# Dr Stephen Wellum's Defense of Credo-Baptism



## Robert Truelove (Oct 8, 2008)

http://kingdomresources.files.wordpress.com/2007/08/wellum_baptindd.pdf

I'd be interested in getting feedback from other fellow paedobaptists willing to read this article. What is your overall evaluation?


----------



## JoshBrisby (Oct 9, 2008)

This article is in the book Believer's Baptism in a collection of essays. As a paedo, I was impressed by the scholarly aspects of many of the credo essays in this book, but overall this book actually was one book which convinced me *not* to continue being a credo. Wellum makes the familiar arguments that only the elect are in the NC based off of Jer 31:31-34. But this reading and understanding of Jer 31 cannot be sustained from various NT texts such as Jn 15, Ro 11, 1 Co 5, Heb 6 and 10, etc. 
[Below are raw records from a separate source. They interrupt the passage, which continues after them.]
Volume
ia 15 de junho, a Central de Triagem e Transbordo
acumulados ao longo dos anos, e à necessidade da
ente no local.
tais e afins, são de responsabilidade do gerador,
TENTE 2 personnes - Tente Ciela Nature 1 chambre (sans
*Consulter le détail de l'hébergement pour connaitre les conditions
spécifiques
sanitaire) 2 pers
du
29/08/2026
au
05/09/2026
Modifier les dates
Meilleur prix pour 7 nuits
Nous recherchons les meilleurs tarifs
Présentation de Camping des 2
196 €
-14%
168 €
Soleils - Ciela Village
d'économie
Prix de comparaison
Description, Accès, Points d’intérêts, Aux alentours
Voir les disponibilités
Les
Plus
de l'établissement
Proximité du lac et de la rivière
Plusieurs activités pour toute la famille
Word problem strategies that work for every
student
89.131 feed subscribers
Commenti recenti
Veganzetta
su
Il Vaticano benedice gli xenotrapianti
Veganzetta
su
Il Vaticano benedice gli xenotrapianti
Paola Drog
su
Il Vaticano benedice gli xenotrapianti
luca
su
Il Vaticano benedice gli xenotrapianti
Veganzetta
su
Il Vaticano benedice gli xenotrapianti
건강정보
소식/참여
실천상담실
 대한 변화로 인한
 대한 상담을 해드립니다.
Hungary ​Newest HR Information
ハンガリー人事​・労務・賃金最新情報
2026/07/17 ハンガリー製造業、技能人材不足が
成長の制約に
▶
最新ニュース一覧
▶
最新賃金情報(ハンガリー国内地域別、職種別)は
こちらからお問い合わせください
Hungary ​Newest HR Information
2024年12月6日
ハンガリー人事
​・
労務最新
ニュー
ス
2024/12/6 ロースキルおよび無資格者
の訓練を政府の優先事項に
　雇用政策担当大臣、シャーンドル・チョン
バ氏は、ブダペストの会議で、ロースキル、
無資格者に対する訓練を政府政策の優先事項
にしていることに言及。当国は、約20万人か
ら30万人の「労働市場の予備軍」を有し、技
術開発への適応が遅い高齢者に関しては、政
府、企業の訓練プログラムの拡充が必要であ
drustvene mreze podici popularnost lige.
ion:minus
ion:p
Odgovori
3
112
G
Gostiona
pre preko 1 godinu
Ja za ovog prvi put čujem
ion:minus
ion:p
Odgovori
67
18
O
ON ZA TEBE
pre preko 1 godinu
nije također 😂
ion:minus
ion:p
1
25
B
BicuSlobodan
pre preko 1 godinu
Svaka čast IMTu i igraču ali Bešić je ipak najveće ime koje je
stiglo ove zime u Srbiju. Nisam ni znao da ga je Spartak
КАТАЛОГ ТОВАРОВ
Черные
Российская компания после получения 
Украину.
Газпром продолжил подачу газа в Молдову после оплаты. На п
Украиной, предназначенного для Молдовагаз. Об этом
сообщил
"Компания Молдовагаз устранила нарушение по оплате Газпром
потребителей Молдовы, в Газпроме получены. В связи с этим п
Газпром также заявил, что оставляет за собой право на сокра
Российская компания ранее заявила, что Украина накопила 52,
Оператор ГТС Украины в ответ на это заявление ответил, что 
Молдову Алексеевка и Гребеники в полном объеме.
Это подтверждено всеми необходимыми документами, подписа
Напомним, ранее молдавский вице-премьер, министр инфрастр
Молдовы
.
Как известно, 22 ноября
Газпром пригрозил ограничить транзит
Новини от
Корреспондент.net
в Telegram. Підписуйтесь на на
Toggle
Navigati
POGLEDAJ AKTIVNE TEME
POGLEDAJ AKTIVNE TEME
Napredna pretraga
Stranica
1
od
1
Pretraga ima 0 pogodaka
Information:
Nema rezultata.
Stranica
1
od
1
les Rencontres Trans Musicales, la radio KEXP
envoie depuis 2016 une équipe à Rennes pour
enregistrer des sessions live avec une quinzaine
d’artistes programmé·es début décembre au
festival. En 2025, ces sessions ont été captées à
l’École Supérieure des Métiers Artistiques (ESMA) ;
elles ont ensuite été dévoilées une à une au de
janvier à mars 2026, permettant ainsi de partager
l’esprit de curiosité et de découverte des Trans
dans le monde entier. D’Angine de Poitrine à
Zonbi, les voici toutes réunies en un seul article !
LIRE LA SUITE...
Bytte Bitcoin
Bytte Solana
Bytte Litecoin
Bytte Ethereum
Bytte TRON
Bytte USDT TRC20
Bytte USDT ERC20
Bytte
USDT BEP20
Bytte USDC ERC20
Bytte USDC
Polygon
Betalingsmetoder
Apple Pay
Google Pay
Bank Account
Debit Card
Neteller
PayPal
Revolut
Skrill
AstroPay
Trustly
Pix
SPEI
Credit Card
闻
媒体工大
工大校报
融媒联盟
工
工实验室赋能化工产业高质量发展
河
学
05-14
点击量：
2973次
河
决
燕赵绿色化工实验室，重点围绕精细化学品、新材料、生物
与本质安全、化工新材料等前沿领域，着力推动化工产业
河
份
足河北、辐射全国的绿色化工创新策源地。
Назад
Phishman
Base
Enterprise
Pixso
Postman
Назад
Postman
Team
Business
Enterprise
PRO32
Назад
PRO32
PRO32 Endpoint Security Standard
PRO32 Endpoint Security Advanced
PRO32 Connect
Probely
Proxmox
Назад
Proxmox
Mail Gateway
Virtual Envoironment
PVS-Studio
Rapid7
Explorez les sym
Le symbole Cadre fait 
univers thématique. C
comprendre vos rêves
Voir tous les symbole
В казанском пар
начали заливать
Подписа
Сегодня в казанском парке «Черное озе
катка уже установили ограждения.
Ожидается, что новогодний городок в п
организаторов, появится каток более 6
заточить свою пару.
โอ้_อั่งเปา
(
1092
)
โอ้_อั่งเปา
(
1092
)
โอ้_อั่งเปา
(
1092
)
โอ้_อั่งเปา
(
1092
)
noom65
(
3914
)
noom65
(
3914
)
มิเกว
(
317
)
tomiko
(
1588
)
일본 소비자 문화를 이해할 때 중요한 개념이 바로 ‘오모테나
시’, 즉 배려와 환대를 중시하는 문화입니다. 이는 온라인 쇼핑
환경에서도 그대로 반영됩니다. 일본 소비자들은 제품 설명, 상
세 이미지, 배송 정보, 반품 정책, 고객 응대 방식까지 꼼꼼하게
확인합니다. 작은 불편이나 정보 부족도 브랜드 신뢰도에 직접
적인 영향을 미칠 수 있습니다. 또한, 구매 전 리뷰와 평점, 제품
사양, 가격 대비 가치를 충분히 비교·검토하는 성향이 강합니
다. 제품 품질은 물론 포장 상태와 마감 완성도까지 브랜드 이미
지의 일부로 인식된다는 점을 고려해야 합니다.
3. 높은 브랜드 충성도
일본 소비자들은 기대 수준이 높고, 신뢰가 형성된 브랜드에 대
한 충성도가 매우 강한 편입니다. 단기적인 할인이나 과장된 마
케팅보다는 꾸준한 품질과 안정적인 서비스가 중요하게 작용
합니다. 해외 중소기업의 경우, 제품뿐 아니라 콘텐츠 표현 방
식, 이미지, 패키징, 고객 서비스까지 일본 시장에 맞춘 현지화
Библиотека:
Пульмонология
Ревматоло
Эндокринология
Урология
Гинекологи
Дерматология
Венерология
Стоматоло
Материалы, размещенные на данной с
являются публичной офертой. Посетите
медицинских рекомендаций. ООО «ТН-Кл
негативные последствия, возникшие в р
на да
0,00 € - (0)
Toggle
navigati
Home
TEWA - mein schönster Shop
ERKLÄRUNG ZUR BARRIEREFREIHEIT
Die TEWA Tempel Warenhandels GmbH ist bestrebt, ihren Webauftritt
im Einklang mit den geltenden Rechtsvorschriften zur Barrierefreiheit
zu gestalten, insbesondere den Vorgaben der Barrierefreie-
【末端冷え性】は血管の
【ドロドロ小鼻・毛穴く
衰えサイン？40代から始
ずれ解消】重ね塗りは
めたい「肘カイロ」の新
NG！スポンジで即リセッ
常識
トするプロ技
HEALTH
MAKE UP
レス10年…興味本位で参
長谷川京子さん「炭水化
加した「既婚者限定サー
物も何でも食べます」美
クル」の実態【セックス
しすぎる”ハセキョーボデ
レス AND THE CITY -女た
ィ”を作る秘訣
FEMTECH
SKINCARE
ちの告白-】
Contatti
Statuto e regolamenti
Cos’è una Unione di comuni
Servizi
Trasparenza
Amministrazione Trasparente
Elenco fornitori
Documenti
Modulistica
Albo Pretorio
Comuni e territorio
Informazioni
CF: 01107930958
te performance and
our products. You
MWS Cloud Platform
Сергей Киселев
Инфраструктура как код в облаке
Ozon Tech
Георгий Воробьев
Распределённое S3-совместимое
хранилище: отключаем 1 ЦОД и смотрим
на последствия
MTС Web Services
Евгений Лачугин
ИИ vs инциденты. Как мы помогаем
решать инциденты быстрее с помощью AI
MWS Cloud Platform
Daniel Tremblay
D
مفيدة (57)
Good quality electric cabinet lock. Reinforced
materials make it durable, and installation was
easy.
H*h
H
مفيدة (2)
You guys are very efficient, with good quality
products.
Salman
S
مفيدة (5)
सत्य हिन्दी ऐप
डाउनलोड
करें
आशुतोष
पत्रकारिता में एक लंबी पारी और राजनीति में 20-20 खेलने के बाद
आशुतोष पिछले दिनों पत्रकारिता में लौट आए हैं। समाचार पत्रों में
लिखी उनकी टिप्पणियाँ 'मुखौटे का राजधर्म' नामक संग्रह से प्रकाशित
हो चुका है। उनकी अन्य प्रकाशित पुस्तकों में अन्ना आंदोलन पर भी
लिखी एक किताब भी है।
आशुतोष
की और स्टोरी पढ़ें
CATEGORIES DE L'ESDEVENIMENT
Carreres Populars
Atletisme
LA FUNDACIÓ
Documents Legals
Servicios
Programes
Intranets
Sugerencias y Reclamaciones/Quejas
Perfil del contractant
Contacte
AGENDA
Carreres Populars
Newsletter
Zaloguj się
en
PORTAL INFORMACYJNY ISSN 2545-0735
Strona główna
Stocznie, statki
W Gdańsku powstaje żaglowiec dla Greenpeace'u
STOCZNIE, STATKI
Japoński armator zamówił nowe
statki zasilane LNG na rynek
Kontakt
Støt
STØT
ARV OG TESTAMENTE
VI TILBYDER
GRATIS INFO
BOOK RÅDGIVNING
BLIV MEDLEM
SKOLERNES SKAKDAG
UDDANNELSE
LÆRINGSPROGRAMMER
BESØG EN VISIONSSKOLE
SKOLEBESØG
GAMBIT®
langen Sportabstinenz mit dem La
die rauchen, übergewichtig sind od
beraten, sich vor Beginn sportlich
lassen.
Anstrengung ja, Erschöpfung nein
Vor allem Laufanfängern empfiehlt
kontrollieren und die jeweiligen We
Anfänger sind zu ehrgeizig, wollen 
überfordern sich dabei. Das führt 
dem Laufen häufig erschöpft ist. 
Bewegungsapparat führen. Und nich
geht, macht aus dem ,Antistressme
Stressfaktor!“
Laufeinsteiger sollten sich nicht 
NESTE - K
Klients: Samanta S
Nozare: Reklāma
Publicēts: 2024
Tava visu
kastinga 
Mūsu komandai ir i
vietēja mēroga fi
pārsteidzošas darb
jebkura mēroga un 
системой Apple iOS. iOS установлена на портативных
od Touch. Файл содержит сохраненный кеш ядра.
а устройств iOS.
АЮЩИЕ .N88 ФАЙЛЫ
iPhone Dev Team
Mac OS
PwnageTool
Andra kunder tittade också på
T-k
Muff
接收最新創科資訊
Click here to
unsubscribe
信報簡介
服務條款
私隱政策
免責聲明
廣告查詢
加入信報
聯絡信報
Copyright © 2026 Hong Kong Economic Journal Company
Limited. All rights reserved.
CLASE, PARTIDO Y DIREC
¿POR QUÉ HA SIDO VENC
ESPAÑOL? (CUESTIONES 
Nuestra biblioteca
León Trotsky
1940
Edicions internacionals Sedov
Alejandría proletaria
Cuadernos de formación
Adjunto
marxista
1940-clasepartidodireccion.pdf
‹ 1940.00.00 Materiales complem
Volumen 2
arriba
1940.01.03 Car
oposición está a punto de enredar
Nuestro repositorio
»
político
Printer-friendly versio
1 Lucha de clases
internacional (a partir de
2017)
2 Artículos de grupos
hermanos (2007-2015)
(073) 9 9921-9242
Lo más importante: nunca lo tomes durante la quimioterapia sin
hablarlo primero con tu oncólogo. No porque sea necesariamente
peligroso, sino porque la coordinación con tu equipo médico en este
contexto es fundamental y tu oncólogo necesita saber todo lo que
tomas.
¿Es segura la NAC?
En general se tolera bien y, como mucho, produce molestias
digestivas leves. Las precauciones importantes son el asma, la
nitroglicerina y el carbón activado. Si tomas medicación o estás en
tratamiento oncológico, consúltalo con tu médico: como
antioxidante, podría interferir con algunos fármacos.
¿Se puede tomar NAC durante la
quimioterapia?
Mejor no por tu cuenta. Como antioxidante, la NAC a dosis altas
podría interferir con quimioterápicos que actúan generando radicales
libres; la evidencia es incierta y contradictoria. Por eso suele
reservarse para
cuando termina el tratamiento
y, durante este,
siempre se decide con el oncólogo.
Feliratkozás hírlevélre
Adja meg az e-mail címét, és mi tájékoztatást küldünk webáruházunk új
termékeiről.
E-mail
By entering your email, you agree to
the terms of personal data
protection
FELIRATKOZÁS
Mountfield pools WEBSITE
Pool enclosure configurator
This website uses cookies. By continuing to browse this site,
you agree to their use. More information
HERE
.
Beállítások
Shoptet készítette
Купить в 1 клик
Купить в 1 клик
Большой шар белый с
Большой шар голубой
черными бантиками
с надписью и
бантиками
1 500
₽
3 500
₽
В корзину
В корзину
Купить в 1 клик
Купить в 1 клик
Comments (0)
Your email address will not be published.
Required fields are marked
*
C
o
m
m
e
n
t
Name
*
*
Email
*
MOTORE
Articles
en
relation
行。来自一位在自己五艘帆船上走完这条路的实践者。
Also, Wellum seems to reject covenant theology and seems to espouse New Covenant Theology. New Covenant Theology has problems of its own. I would recommend critiques of NCT from Reformed Baptists Greg Welty (numerous articles online) and Rich Barcellos (In Defense of the Decalogue: A Critique of New Covenant Theology).


----------



## JoshBrisby (Oct 9, 2008)

Almost forgot another thing. Wellum also, like most Reformed Baptists, assumes that all of the older covenants are completely replaced by the New Covenant, but he fails to realize that in Jer 31 itself the contrast is made *not* between the Abrahamic and the New, but between the *Mosaic* and the New. This is one reason we as paedos still believe the covenant is made with us and our children, even as it was made with Abraham and his children. Surely the Abrahamic Covenant promises still apply.


----------